There must be some sort of creative magic in the air of Loughborough. This thought occurred to me last week when I heard that two 16-year-old schoolboys from the Leicestershire town had been jointly awarded the title Young Engineer of the Year. Sankha Kahagala-Gamage and David Bernstein won the prize for inventing a vest for people with epilepsy that can predict an epileptic fit up to eight minutes in advance – and send a warning message to the wearer's phone. The boys are the latest products of the town's proud tradition of engineering education, most notably associated with Loughborough University, which dates back more than a century.
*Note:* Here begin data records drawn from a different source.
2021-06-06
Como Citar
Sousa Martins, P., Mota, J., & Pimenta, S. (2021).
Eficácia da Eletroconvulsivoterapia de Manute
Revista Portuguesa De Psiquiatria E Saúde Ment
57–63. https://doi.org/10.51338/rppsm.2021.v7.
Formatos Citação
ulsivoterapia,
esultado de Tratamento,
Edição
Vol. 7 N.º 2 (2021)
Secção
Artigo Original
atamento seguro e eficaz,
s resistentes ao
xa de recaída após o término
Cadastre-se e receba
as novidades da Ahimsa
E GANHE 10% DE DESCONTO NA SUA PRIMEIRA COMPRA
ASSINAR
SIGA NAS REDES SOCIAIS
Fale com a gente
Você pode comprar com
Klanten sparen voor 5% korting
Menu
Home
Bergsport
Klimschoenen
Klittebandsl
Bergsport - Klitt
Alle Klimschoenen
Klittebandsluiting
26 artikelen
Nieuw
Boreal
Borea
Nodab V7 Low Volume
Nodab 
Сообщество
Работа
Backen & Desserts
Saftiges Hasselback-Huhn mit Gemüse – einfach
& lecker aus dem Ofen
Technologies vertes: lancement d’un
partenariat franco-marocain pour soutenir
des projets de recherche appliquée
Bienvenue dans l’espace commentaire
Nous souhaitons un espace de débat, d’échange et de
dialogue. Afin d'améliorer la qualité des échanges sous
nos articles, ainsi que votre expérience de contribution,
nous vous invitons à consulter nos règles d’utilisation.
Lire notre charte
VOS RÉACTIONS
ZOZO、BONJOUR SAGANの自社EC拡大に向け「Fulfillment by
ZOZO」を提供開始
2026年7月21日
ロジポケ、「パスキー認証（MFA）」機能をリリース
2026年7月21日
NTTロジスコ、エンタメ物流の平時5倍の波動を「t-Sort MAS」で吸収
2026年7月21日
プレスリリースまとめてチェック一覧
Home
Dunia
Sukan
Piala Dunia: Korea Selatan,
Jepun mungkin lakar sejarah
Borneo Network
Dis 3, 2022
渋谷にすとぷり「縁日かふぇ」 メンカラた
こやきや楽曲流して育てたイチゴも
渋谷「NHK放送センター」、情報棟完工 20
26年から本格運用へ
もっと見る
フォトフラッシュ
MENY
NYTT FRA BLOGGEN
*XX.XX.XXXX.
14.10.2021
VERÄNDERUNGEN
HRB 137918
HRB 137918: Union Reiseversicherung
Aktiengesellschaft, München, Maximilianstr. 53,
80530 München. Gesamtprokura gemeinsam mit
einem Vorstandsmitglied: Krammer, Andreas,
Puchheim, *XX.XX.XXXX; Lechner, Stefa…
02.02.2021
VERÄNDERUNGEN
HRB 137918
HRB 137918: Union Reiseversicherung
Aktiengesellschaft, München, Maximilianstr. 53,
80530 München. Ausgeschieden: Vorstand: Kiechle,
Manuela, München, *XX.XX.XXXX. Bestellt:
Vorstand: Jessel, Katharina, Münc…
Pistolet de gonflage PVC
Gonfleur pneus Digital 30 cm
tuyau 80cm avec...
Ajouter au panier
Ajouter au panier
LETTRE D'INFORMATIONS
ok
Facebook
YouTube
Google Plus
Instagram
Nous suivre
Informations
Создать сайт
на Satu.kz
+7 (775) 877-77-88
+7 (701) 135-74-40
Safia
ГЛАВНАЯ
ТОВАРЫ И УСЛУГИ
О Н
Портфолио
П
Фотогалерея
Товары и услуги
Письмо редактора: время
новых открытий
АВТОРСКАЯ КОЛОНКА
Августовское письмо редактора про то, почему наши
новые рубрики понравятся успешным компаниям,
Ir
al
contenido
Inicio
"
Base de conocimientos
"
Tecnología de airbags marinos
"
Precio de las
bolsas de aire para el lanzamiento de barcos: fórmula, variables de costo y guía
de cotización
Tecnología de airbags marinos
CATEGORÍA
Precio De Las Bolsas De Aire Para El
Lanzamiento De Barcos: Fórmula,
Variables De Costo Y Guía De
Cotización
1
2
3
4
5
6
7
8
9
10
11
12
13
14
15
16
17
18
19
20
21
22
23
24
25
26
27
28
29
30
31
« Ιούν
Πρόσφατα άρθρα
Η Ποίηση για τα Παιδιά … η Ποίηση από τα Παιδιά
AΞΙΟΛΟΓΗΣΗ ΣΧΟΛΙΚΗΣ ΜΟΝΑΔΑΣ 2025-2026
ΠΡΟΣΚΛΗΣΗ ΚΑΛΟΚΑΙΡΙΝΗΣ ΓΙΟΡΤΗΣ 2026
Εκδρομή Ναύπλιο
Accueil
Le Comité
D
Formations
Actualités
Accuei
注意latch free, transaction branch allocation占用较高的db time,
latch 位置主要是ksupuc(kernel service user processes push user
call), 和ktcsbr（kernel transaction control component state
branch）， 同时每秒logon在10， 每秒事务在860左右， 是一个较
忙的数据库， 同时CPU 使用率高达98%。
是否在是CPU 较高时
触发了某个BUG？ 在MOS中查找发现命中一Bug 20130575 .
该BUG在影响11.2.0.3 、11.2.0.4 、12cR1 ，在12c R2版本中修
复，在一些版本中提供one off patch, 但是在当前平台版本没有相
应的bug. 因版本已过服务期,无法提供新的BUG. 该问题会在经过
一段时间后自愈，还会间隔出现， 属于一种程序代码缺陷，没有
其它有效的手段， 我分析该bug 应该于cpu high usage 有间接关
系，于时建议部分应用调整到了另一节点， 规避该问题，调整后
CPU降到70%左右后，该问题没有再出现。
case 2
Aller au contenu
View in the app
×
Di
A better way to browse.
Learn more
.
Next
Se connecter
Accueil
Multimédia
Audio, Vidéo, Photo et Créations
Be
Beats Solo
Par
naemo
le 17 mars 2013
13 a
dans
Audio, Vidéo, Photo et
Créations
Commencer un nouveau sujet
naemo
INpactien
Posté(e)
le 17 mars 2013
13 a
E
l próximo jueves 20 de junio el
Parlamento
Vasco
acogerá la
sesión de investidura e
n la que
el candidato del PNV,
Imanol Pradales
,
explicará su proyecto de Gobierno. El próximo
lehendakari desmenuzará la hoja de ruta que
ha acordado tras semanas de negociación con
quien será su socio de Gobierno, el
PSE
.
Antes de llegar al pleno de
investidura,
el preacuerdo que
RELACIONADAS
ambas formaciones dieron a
A few days before the news of the award broke, I had visited Loughborough for the first time, to attend the Claudia Parsons Memorial Lecture, delivered on this occasion by Dr Emily Grossman (see below), a mesmeric advocate of careers in science, technology and engineering – especially for girls. The lecture is held annually to honour the achievements of Claudia Parsons, who in 1922 was awarded a diploma in automobile engineering by Loughborough, then a technical college. When she joined the college in 1919, aged 18, Claudia was one of just three girls studying engineering alongside three hundred boys; dubbed the 'lady engineers', they were the focus of suspicion and incredulity. Today there are 715 female engineering students at Loughborough University, making up 16.4% of the total cohort.
In her autobiography, Century Story, Claudia Parsons records the arrival at Loughborough in 1920 of Verena Holmes, another 'lady engineer', commenting that '[Verena's] career was one of single-minded, indomitable purpose, leading eventually to high honours and position.' Claudia (below, with hat) and Verena (below, without hat) became lifelong friends, and both achieved great things. Claudia's training allowed her to indulge her passion for automobiles and to become the first woman to drive a car around the world.
Verena, with a BSc in Engineering, went on to refine all kinds of sophisticated engines, becoming in 1924 the first female member of the Institution of Mechanical Engineers and, later, of the Institution of Locomotive Engineers. She was also a member of the Institution of Marine Engineers and during the Second World War she worked on gyro valves for torpedoes and other apparatus for the Admiralty. Verena was, in addition, a prolific inventor, holding at least twelve patents for items ranging from a medical device for the treatment of tuberculosis to rotary valves for internal combustion engines.
Pioneering days at Loughborough
Loughborough University began life in 1909 as technical institute providing further education for local people. Today it is in the first rank of universities, internationally recognised as a world leader in research and collaboration with business; in 2017, it was named Sports University of the Year and came top of the league for student satisfaction over the past decade. Loughborough's current world-class status is largely due to the the enterpreneurial vision and determination of Dr Herbert Schofield, who was principal of the college for 35 years, from 1915 to 1950.
During the First World War, Schofield remodelled the institute as an 'instructional factory' for the Ministry of Munitions. In additional to normal teaching, the college trained more than 2,000 men and women in the manufacture of munitions. Munitions meant not only weaponry, but also all types of equipment needed by the fighting forces – from aircraft wings to periscopes, telescopes and machine tools. To his credit, Schofield never had any doubt about the importance of training women as well as men in engineering skills. After the war he continued his pioneering educational work, as well as encouraging the formation of Atalanta Ltd, the first engineering company run entirely by women; Verena Holmes was one of its founding members.
Claudia and the Women's Engineering Society
Born in 1900, Claudia Parsons had been too young to enter a munitions factory, but after the war, determined to pursue her interest in technology, she completed a course at Guildford Technical College on 'the auto-cyle engine', emerging with flying colours. In Century Story, she recalls reading a paragraph in The Times in early 1919 telling of 'a Woman’s Engineering Society that had been inaugurated under the auspices of Lady Parsons, wife of the inventor of the turbine, and Lady Shelley-Rolls'. Its aim was to encourage an interest in engineering among women. [Claudia believed that she may have been related to the other Parsons family, but the link is not clear.]
Claudia and her mother went to meet Caroline Haslett, the first secretary of the Women's Engineering Society, who alerted them to a technical college at Loughborough, which had trained and employed women in the war on munitions, and was still prepared to hold a few places open for women in the diploma courses starting that autumn. (This was despite trenchant opposition from the all-male trade unions to allowing women to work as engineers.) 'The first year would be concentrated on general engineering and the following two years one could specialise in civil, electrical or automobile engineering according to choice,' wrote Claudia. Classes would run concurrently with practical experience in workshop, foundry and drawing-office. It was the start of a thrilling voyage of adventure, which would eventually take Claudia Parsons to all corners of the earth.
It was also the start of the great tradition at Loughborough University of promoting Magnificent Women engineers – a tradition that continues till this day, as exemplified by the Claudia Parsons Memorial Lecture. Shown below is Emily Grossman, the 2017 lecturer, standing in front of a portrait of Claudia Parsons by Margaret Palmer. Claudia died in 1998 at the age of 98.